Natural history and fashion museums embraced dance too. Visually arresting and packing a powerful message, Karole Armitage’s ballet On the Nature of Things enlivened the Milstein Hall of Ocean Life at the American Museum of Natural History in New York City. Armitage set her meditation on climate change to music as well as to text read by American biologist Paul R. Ehrlich. Members of Armitage Gone! Dance (AGD) and children from the Manhattan Youth Ballet explored the interrelatedness of humans and nature by performing with a 28.7-m (94-ft) model of a blue whale suspended above them. Armitage also placed her choreography in dialogue with wall labels and illuminated dioramas that contained marine life and a polar bear. In other AGD news, American art dealer Jeffrey Deitch curated “Making Art Dance: Backdrops and Costumes from the Armitage Foundation.” The show, which opened in December 2014, surveyed costumes and sets that visual artists and fashion designers crafted for AGD between 1978 and 2014. Likewise, the Museum at the Fashion Institute of Technology in New York City spotlighted nearly 100 dance costumes and outfits in “Dance & Fashion,” an exhibition that opened in September 2014.

Two 2014 projects demonstrated a dynamic interplay between dance and the visual arts. Shen Wei, a Chinese-born American choreographer and painter, displayed his multidisciplinary talents in the exhibition “In Black, White and Gray,” sponsored by Miami Dade College’s (MDC’s) Museum of Art + Design and MDC Live Arts. For his gesamtkunstwerk Wei combined a series of 11 large-scale paintings with five performances of site-specific dance. Wei’s troupe moved in response to the sweeping marks described by his paintings’ forms. In Boston dancer-choreographer Trajal Harrell along with Christina Vasileiou performed the duet The Untitled Still Life Collection at the Institute of Contemporary Art (ICA). Harrell and contemporary artist Sarah Sze developed the piece, in which thread plays a central role, for ICA’s interdisciplinary show “Dance/Draw” in 2010. Among the most-memorable images on view at “Dance/Draw” was Mexican American artist Juan Capistrán’s The Breaks (2001). The grid-shaped work, an assemblage of 25 colour photographs, depicts Capistrán performing 24 classic break-dance steps on a sculpture by Carl Andre. While Andre meant for museumgoers to experience his floor pieces with their eyes as well as their feet (i.e., to walk on them), Capistrán surreptitiously transgressed museum rules and challenged Andre’s intentions by busting a move on the metal artwork at the Museum of Contemporary Art, Los Angeles.

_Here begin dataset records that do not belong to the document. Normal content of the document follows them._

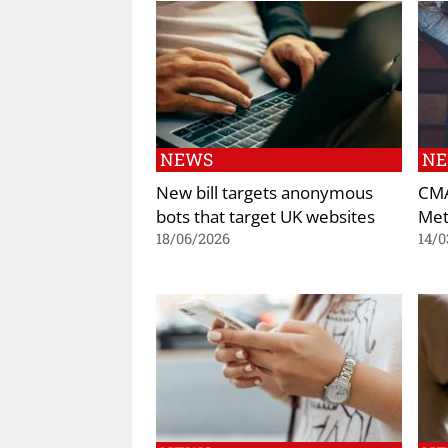
NEWS
N
New bill targets anonymous
CMA
bots that target UK websites
Met
18/06/2026
14/0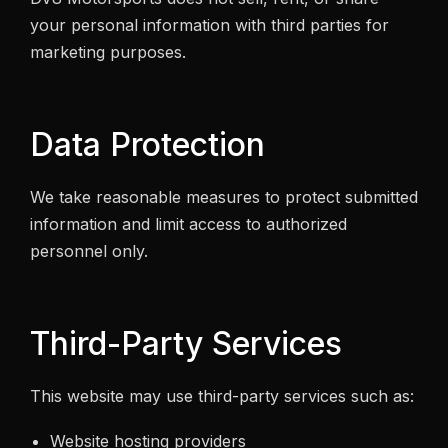
your personal information with third parties for
marketing purposes.
Data Protection
We take reasonable measures to protect submitted
information and limit access to authorized
personnel only.
Third-Party Services
This website may use third-party services such as:
Website hosting providers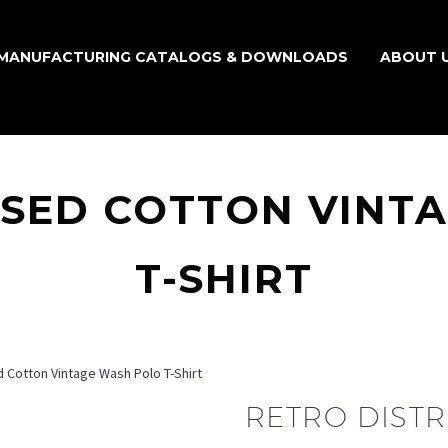
MANUFACTURING CATALOGS & DOWNLOADS
ABOUT 
SSED COTTON VINT
T-SHIRT
 Cotton Vintage Wash Polo T-Shirt
RETRO DIST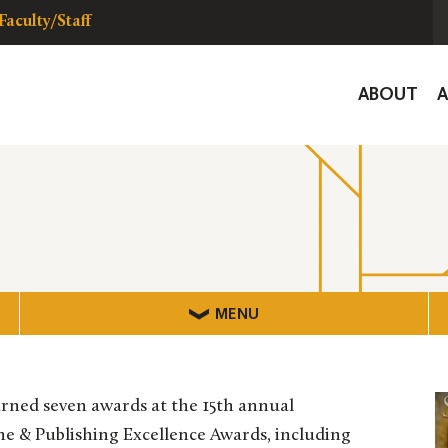
Faculty/Staff
Global
ABOUT
Navigat
MENU
rned seven awards at the 15th annual
 & Publishing Excellence Awards, including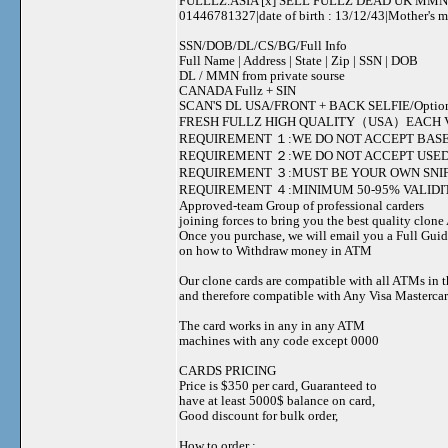
FULLLZ.ASIA [x] SELL FULLZ DEAD UK MMN 
01446781327|date of birth : 13/12/43|Mother's
SSN/DOB/DL/CS/BG/Full Info
Full Name | Address | State | Zip | SSN | DOB
DL / MMN from private sourse
CANADA Fullz + SIN
SCAN'S DL USA/FRONT + BACK SELFIE/Option to s
FRESH FULLZ HIGH QUALITY（USA）EACH V
REQUIREMENT １:WE DO NOT ACCEPT BASE
REQUIREMENT ２:WE DO NOT ACCEPT USED
REQUIREMENT ３:MUST BE YOUR OWN SNIF
REQUIREMENT ４:MINIMUM 50-95% VALIDIT
Approved-team Group of professional carders
joining forces to bring you the best quality clon
Once you purchase, we will email you a Full Gui
on how to Withdraw money in ATM
Our clone cards are compatible with all ATMs in 
and therefore compatible with Any Visa Mastercar
The card works in any in any ATM
machines with any code except 0000
CARDS PRICING
Price is $350 per card, Guaranteed to
have at least 5000$ balance on card,
Good discount for bulk order,
How to order :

In 2015 museum employees also joined in on the action. The author of the Tumblr page “When You Work at a Museum” chose to offer for its annual competition a video dance-off in galleries and work spaces that pitted 28 international teams against one another. Online voters awarded the staff of Ontario’s Orillia Museum of Art & History the top prize for its rendition of Mark Ronson’s “Uptown Funk,” while a Judge’s Choice Award went to the Smithsonian’s National Museum of American History crew for its interpretation of M.C. Hammer’s “U Can’t Touch This.”

For years French artist Edgar Degas’s visually inventive representations of ballerinas constituted some of the foremost exemplars of dance in museums. Recent events, however, demonstrated a renewed enthusiasm among audiences for watching and sometimes even participating in live dance in the galleries.